The table is defined like this:
CREATE TABLE [dbo].[HiTest]
(
[Id] [int] IDENTITY(1,1) NOT NULL,
[ParentId] [int] NULL,
[Name] [varchar](100) NOT NULL,
[ValidFrom] [datetime] NULL,
[ValidTo] [datetime] NULL,
CONSTRAINT [PK_HiTest]
PRIMARY KEY CLUSTERED ([Id] ASC)
WITH (PAD_INDEX = OFF, STATISTICS_NORECOMPUTE = OFF,
IGNORE_DUP_KEY = OFF, ALLOW_ROW_LOCKS = ON,
ALLOW_PAGE_LOCKS = ON) ON [PRIMARY]
) ON [PRIMARY]
And the test data:
SET IDENTITY_INSERT [dbo].[HiTest] ON
GO
INSERT [dbo].[HiTest] ([Id], [ParentId], [Name], [ValidFrom], [ValidTo])
VALUES (1, NULL, N'First Level', NULL, NULL),
(2, 1, N'Second Level 1', CAST(N'2022-01-01T00:00:00.000' AS DateTime), CAST(N'2022-12-31T00:00:00.000' AS DateTime)),
(3, 1, N'Second Level 2', NULL, NULL),
(4, 2, N'Third Level 1', CAST(N'2022-02-01T00:00:00.000' AS DateTime), CAST(N'2022-12-31T00:00:00.000' AS DateTime)),
(5, 3, N'Third Level 2', CAST(N'2022-03-01T00:00:00.000' AS DateTime), CAST(N'2022-10-31T00:00:00.000' AS DateTime)),
(6, 4, N'Fourth Level 1a', CAST(N'2022-01-01T00:00:00.000' AS DateTime), CAST(N'2022-09-30T00:00:00.000' AS DateTime)),
(6, 4, N'Fourth Level 1a', CAST(N'2022-01-01T00:00:00.000' AS DateTime), CAST(N'2022-09-30T00:00:00.000' AS DateTime)),
(8, 23, N'Orphaned Level', NULL, NULL)
GO
SET IDENTITY_INSERT [dbo].[HiTest] OFF
And the expected result should be:
Can you hint me to the best solution for this scenario (a performant way, there are round about 120000 data rows in this table). At moment, I am playing around with an CTE solution, but I am not getting it to work.
Thank you in advance. SR
CodePudding user response:
A CTE is going to be the simplest option, given that you have multiple cascading rules that are not simple COALESCE scenarios, that is it not simple nullability checking. Judging by your output, the Agg Valid...
range can only be more restrictive than the parent range, so if the parent is valid from April to August of the same year, then the child cannot be valid before April, or after August. It can however be made valid from May to July as this is a more restrictive range than the parent.

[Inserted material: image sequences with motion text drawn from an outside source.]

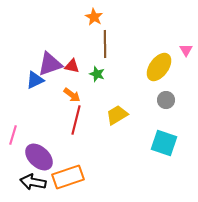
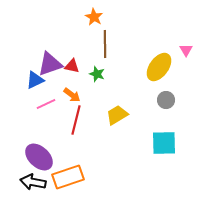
pink line: moved 33 px right, 31 px up; rotated 48 degrees clockwise
cyan square: rotated 20 degrees counterclockwise
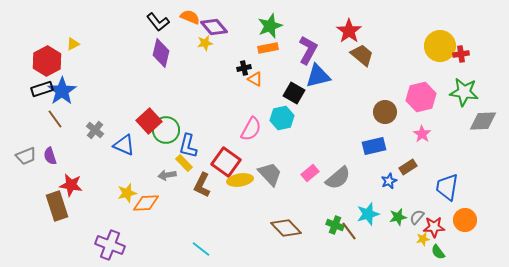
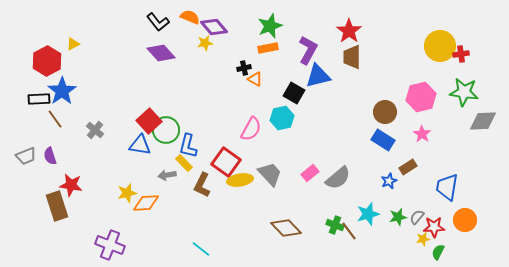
purple diamond at (161, 53): rotated 56 degrees counterclockwise
brown trapezoid at (362, 55): moved 10 px left, 2 px down; rotated 130 degrees counterclockwise
black rectangle at (42, 89): moved 3 px left, 10 px down; rotated 15 degrees clockwise
blue triangle at (124, 145): moved 16 px right; rotated 15 degrees counterclockwise
blue rectangle at (374, 146): moved 9 px right, 6 px up; rotated 45 degrees clockwise
green semicircle at (438, 252): rotated 63 degrees clockwise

Outside of the standard Hierarchy CTE logic the following conditions need to be tracked:
- Keep a reference to the original parent record's
[ParentId]
, pass this through unchanged. [Path]
is either the current[Id]
if[ParentId]
is NULL, if there is no existing parent record but there is a[ParentId]

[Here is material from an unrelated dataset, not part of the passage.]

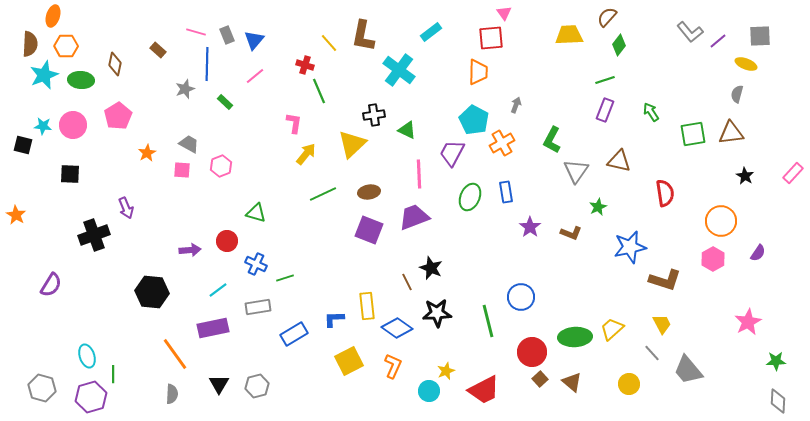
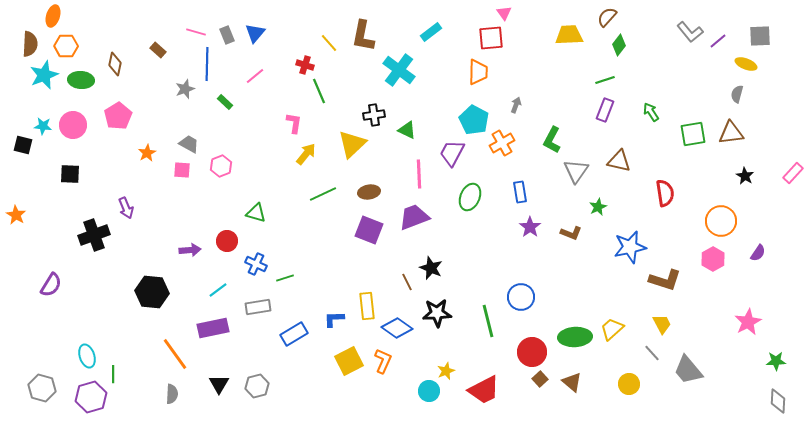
blue triangle at (254, 40): moved 1 px right, 7 px up
blue rectangle at (506, 192): moved 14 px right
orange L-shape at (393, 366): moved 10 px left, 5 px up
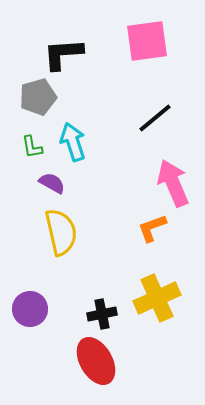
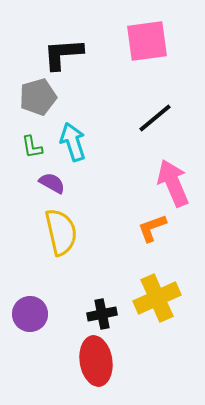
purple circle: moved 5 px down
red ellipse: rotated 21 degrees clockwise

value, then construct the path from the[ParentId]\[Id]
. Otherwise append the parent[Path]
with a '\' and the child[Id]
[ValidFrom]
COALESCE from the Parent (first _non-null) value- can be overridden if the child is greater than the parent
[ValidTo]
COALESCE from the Parent (first _non-null) value- can be overridden if the child is less than the parent
At the end of the Recursive CTE, we join back onto the main table to pickup the additional fields to display with the current record:
WITH Hierarchy AS (
SELECT [Id], [ParentId] -- < standard Hierarchy requirements
, [ParentId] AS [Master]
, [Path] = ISNULL(CAST([ParentId] AS VARCHAR(max)) '\' CAST([Id] AS VARCHAR(max)), CAST([Id] AS VARCHAR(max)))
, [ValidFrom], [ValidTo]
FROM [HiTest]
WHERE [ParentId] IS NULL OR NOT EXISTS (SELECT 1 FROM [HiTest] lookup WHERE lookup.[id] = [HiTest].[ParentId])
UNION ALL
SELECT [child].[Id], [child].[ParentId]
, [parent].[Master] --> don't change this value
, CONCAT([parent].[Path], '\', CAST([child].[Id] AS VARCHAR(max))) AS [Path]
, CASE
WHEN [parent].[ValidFrom] IS NULL THEN [child].[ValidFrom]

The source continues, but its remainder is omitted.